Chief Risk Officer

Job Description – Chief Risk Officer (CRO)

Location: Turkey (Global role; remote-friendly)

Role Level: Executive Leadership – Direct Board Committee Interface

About the Company:

Our client is one global leading international Group with diversified businesses operating across multiple geographies.

Role Purpose

The Chief Risk Officer leads the independent Enterprise Risk function as the second line of defense. The CRO is responsible for designing, implementing, and sustaining a unified Enterprise Risk Management (ERM) framework, ensuring effective risk governance, business resilience, and organizational preparedness across all global operations. This role provides strategic risk insight to the Board, senior leadership, and executive teams, enabling informed decision-making aligned with the organization’s risk appetite.

Key Accountabilities

1. Enterprise Risk Management (ERM) Framework

Accountability:

Design, implement, and maintain a single, integrated ERM framework across all Sectors, SBUs, and Corporate Functions to enable risk-intelligent strategic and operational decisions.

Key Activities:

• Develop and enforce the enterprise-wide Risk Management Policy, processes, tools, and methodologies aligned with ISO 31000 and COSO ERM.
• Maintain a unified risk taxonomy (shared with Compliance and Audit).
• Oversee risk assessments for strategic plans, new investments, capital projects, and M&A.
• Produce enterprise risk heat maps, dashboards, and Board-level reports.

KPI (Qualitative):

Consistency of risk assessments, quality of Board risk insights, and adoption of the ERM framework across Sectors/SBUs.

2. Business Continuity Management (BCM) & Crisis Management

Accountability:

Ensure the organization is capable of responding to and recovering from disruptions through well-defined business continuity and crisis management frameworks.

Key Activities:

• Establish and implement the enterprise BCM and Resilience Framework.
• Conduct Business Impact Analyses, continuity planning, and periodic BCM testing (e.g., tabletop, simulation).
• Lead the enterprise Crisis Management Team during actual disruptive events.
• Ensure rapid restoration of operations and post-incident reviews.

KPI (Qualitative):

State of BCM readiness, effectiveness of crisis response, and closure of resilience gaps.

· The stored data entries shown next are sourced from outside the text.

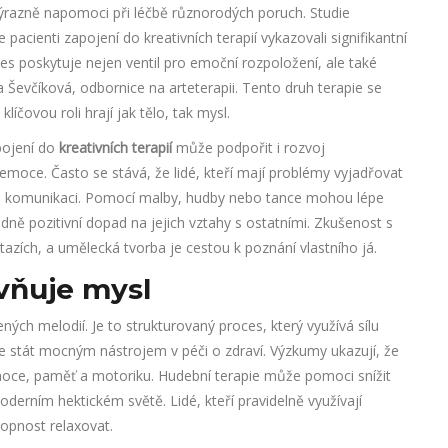
razně napomoci při léčbě různorodých poruch. Studie
e pacienti zapojení do kreativních terapií vykazovali signifikantní
ces poskytuje nejen ventil pro emoční rozpoložení, ale také
a Ševčíková, odbornice na arteterapii. Tento druh terapie se
líčovou roli hrají jak tělo, tak mysl.
pojení do
kreativních terapií
může podpořit i rozvoj
emoce. Často se stává, že lidé, kteří mají problémy vyjadřovat
ro komunikaci. Pomocí malby, hudby nebo tance mohou lépe
edně pozitivní dopad na jejich vztahy s ostatními. Zkušenost s
ích, a umělecká tvorba je cestou k poznání vlastního já.
ivňuje mysl
ých melodií. Je to strukturovaný proces, který využívá sílu
se stát mocným nástrojem v péči o zdraví. Výzkumy ukazují, že
oce, paměť a motoriku. Hudební terapie může pomoci snížit
oderním hektickém světě. Lidé, kteří pravidelně využívají
hopnost relaxovat.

3. Risk Culture & Maturity Assessment

Accountability:

Embed a strong, proactive risk culture and elevate the maturity of risk management practices across global operations.

Key Activities:

• Conduct annual governance, risk, compliance, and BCM maturity assessments for all SBUs.
• Drive action plans to uplift maturity levels and risk capability.
• Deliver risk awareness training and promote risk-intelligent decision-making.
• Advocate for transparency, accountability, and continuous improvement.

KPI (Qualitative):

Risk culture adoption, maturity rating improvements, and leadership engagement.

4. Integration with Compliance & Audit

Accountability:

Ensure seamless risk data integration and aligned enterprise risk views, while preserving the independence of Compliance (2LOD) and Internal Audit (3LOD).

Key Activities:

• Align on unified risk taxonomy, risk registers, and enterprise-wide risk reporting.
• Coordinate on joint risk assessments (e.g., compliance risk input into ERM).
• Provide risk insights to Internal Audit’s audit planning cycle.
• Maintain strict independence: CRO does not own compliance policies or audit assurance.

KPI (Qualitative):

Accuracy and alignment of enterprise risk reporting, efficiency of cross-functional collaboration.

5. Qualification & Experience

Education

• Bachelor’s degree in Business, Finance, Economics, Risk Management, or related field.
• Master’s degree (MBA, MSc in Risk Management) strongly preferred.

Experience

• Extensive risk management experience in multinational organizations, including
• 5+ years in a Group or Regional CRO or equivalent leadership role with Board committee reporting.
• Proven success designing and operationalizing ERM frameworks across diverse geographies and business lines.
• Demonstrated experience in risk appetite design, enterprise-level stress testing, and Board-level risk reporting.
• Strong background in Business Continuity, Crisis Management, and Operational Resilience.
• Experience in regulated sectors (e.g., financial services, automotive, mobility, industrial) and high-risk jurisdictions.

Certifications / Languages

• CRMA, FRM, IRM Diploma, or equivalent risk qualification.
• English: Fluent (business professional).

Technical & Behavioral Competencies

Enterprise Risk Management (ERM)

Deep expertise in ISO 31000, COSO ERM, and integrated risk frameworks, including risk taxonomy design and risk scoring methodologies.

Risk Appetite & Stress Testing

Strong capability in developing risk appetite metrics and executing stress testing and scenario analyses.

Business Continuity & Crisis Management

Mastery of ISO 22301, BIA, continuity planning, and crisis leadership.

Risk Technology & Data Analytics

Proficiency with ERM platforms (e.g., CAMMS, Risk Connect, Archer) and real-time risk analytics.